My Mom Barely Baked During My Childhood – But When She Did, It Was Perfect
Cookies from scratch were a rarity growing up, but my mom’s doctored-up box cake still lives in my memory. Here’s how I recreated it as a pastry chef.
As a pastry chef, I live and breathe all things sugar- and butter-laden. But I didn’t grow up eating brownies my mom made or smelling cookies freshly pulled from my grandma’s oven – rituals many consider a staple of a stereotypical American childhood. Ironically, my exposure to homemade baked goods was pretty limited until I took up baking in high school (which may explain my now-tireless sweet tooth, but that’s another issue altogether). It wasn’t that my family was overly health-conscious or opposed to sweets; just that homemade goodies, and a mom who regularly baked, weren’t defining features of my childhood — an experience that many other Asian Americans seem to share when they compare notes.
In fact, there are memes on how fully functional ovens are hilariously under-used in the Asian diaspora. It’s an “Asian thing” to use the appliance not for frequent cooking, but to store pots and pans. In Minari (2020), seven-year-old David tells his grandmother, visiting the U.S. from Korea, that she’s “not like a grandma” because, among other things, she doesn’t “make cookies!”
It’s not to say that every American mother is some baker extraordinaire or that Asian moms never make desserts. But compared to many white moms, my mom did not bake much ... or really, at all. Sure, we would have Pillsbury Crescents and cinnamon rolls out of a can from time to time, but homemade treats like blueberry muffins or apple pie were items I’d only see referenced in books or on television.
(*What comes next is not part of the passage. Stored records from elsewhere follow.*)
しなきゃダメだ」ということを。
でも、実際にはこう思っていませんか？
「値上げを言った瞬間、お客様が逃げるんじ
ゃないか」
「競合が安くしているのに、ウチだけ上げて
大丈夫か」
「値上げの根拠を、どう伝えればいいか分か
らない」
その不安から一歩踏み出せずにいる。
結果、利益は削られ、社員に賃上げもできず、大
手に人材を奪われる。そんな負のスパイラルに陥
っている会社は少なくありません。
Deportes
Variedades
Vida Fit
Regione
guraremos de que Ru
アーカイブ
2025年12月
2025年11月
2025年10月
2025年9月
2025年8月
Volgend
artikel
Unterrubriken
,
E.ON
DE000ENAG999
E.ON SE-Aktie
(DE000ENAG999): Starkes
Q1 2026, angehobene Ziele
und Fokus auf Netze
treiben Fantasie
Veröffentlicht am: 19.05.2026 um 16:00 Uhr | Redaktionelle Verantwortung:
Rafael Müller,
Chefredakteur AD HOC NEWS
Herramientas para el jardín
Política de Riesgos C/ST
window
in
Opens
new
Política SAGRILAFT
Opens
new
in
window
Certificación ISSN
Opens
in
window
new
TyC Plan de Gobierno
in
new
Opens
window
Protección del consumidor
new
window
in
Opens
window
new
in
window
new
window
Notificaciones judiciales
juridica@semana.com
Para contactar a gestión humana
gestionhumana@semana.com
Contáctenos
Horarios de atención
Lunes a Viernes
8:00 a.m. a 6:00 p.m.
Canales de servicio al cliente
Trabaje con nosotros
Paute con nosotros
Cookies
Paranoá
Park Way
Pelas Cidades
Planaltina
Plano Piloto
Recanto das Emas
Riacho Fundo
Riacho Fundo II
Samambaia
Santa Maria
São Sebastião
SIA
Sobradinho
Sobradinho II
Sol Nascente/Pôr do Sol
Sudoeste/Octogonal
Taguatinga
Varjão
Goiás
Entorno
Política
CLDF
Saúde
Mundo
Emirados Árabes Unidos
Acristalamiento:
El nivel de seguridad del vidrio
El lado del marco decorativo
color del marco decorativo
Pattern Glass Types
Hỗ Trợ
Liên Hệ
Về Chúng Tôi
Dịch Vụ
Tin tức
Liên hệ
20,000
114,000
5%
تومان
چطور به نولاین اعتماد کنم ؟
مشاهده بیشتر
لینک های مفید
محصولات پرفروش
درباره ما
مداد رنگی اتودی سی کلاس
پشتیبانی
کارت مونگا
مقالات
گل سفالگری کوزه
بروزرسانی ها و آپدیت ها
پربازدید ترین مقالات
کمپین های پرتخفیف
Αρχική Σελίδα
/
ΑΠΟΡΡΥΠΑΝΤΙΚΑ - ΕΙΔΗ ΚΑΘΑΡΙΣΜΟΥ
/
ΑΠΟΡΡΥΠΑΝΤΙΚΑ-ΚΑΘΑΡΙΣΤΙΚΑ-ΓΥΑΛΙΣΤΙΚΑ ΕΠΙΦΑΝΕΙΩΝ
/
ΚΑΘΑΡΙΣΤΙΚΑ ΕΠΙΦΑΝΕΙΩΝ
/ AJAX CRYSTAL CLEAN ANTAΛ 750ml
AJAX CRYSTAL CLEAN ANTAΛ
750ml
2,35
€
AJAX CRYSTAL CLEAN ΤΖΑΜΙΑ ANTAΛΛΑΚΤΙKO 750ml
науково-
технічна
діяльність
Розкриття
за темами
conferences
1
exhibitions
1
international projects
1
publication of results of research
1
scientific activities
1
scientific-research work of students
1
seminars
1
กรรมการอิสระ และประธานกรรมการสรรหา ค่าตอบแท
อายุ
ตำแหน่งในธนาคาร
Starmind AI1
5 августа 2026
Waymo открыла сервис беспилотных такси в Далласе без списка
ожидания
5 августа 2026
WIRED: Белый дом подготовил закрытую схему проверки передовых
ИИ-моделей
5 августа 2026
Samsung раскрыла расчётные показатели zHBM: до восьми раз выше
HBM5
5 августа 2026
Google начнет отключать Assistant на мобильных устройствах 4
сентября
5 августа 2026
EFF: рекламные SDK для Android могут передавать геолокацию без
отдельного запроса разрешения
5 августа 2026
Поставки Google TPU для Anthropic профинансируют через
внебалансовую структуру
Our oven was reserved for warming up pizza rolls or baking Thanksgiving casserole once a year, not for cranking out a weekly, rotating assortment of baked goods.
There is, however, one thing I do remember my mom baking when I was growing up: a hefty, unadorned chocolate chip-sour cream bundt cake. No frosting, glaze or garnishes – just plain chocolate chip-studded yellow cake served by the slice. When it was my family’s turn to host our church’s small group at home, my mom would bake the bundt cake to accompany a spread of chips, fruit and beverages. The cake was objectively nothing fancy, for a mundane occasion, and I likely ate it back then without much thought or fanfare. Even though it’s been years since I last had a bite of her bundt cake, it lives on as perfect in my mind: rich and moist, with a tender but substantial crumb and just the right amount of chocolate chips embedded in each slice.
As it turns out, the cake wasn’t even technically homemade. Using a “recipe” she found somewhere and jotted down on a notepad, my mom worked magic by adding a few extra ingredients to boxed cake mix: sour cream, instant vanilla pudding mix, oil and chocolate chips. The cake didn’t boast hours of meticulous work, but was fast, crafty, resourceful – and somehow just right. It was so much more than the sum of its parts, transforming standard yellow box cake (specifically the one noted “Butter Recipe Yellow”) into a scrumptious, memorable treat.
As someone whose day-to-day as a pastry chef revolves around granular details and precise measurements, reflecting on this simple, straightforward cake feels like a breath of fresh air, a welcome break from the endless pursuit of creativity that’s sometimes invigorating, other times exhausting. Years later, my mom’s semi-homemade bundt cake reminds me that at the end of the day, good cake needs only to be a joy to eat — whether it comes from a box or a decades-old family recipe.
In this loose interpretation of my mom’s cake, similar to my Gem Cakes, I incorporate a combination of sweet rice flour (which adds a subtle “springiness” to the cake’s texture), all-purpose flour and a healthy amount of sour cream to produce a rich, plush cake. Instead of a large bundt pan (which I actually don’t own), I opted for a versatile 8-inch square pan, which produces a scaled down, snackable cake that doesn’t skimp on taste or decadence. And though I experimented with chopped dark and milk chocolate and mini morsels, I found that nothing can quite replace classic semi-sweet chocolate chips — especially when they’re still delightfully melty as you dig into that first square of cake.
Since I finished high school, my mom has started baking more, turning out mouth-watering treats like walnut-banana bread; boxed brownies spiked with instant coffee and peanut butter chips; and a moist, seasonal apple cake. Though one might call this unfortunate timing (homemade banana bread would’ve been an ideal after-school snack, if you ask me), there’s a certain beauty in the fact that as I’ve discovered and grown into my culinary self as an adult, my mom also found renewed interest in exploring and creating food, both sweet and savory, for the fun of it. Perhaps this snack cake recipe will be next on her to-bake list, bringing all of this full-circle (insert bundt imagery here) in the most poetic way — the past and present meeting, mixing and meshing into something beautiful and delicious at the intersection of sour cream-packed, chocolate chip-filled cake.